§ **EXERCISE GOAL**
Those lines of the records that contain "Victory" are to be located and copied.

[Saved entries]
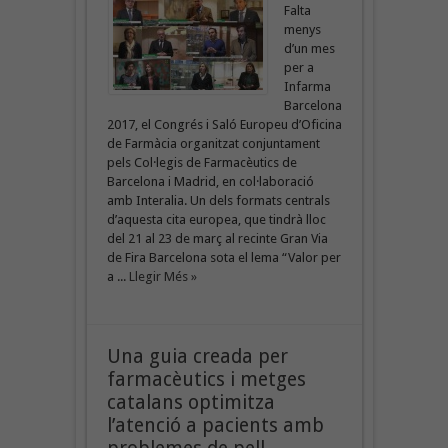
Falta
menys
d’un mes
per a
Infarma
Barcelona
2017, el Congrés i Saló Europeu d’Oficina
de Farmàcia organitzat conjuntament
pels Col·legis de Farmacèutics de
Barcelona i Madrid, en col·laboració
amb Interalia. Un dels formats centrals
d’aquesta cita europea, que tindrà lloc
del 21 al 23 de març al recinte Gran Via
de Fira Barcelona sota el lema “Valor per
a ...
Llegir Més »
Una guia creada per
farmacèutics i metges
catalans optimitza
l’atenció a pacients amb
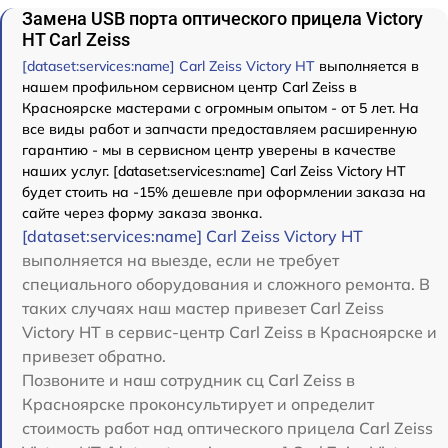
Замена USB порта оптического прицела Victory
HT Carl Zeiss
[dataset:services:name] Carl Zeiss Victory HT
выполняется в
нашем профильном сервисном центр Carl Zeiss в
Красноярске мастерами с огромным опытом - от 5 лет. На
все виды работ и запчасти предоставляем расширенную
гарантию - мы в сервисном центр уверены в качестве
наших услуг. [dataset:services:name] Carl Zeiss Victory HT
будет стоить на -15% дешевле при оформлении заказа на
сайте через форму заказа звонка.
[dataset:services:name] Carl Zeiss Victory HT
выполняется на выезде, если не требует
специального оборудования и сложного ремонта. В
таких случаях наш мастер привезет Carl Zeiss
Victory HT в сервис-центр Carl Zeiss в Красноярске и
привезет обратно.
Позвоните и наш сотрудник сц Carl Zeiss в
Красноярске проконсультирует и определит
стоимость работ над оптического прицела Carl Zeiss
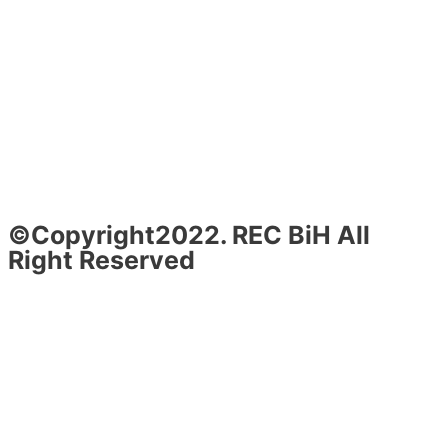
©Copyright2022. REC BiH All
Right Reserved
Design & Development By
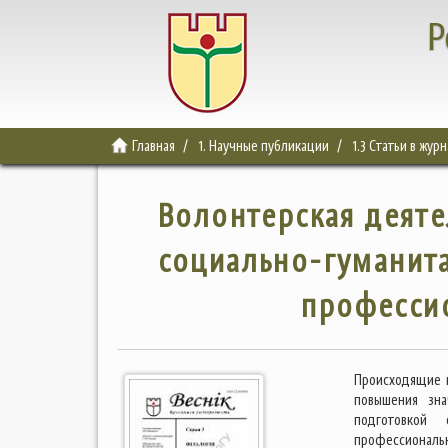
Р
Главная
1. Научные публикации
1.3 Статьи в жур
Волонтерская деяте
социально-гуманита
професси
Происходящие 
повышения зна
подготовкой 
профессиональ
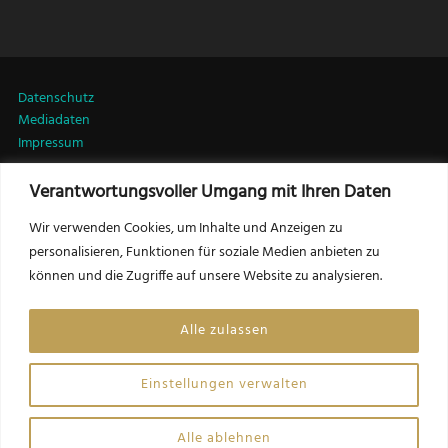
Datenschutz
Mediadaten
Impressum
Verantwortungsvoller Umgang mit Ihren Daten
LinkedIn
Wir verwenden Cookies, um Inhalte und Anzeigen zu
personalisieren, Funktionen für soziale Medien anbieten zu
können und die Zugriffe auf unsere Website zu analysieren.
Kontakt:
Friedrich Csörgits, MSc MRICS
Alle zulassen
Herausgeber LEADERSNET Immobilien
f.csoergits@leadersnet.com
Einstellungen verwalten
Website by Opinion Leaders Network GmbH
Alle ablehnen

§ **OUTPUT OF THE EXERCISE**
Замена USB порта оптического прицела Victory
[dataset:services:name] Carl Zeiss Victory HT
наших услуг. [dataset:services:name] Carl Zeiss Victory HT
[dataset:services:name] Carl Zeiss Victory HT
Victory HT в сервис-центр Carl Zeiss в Красноярске и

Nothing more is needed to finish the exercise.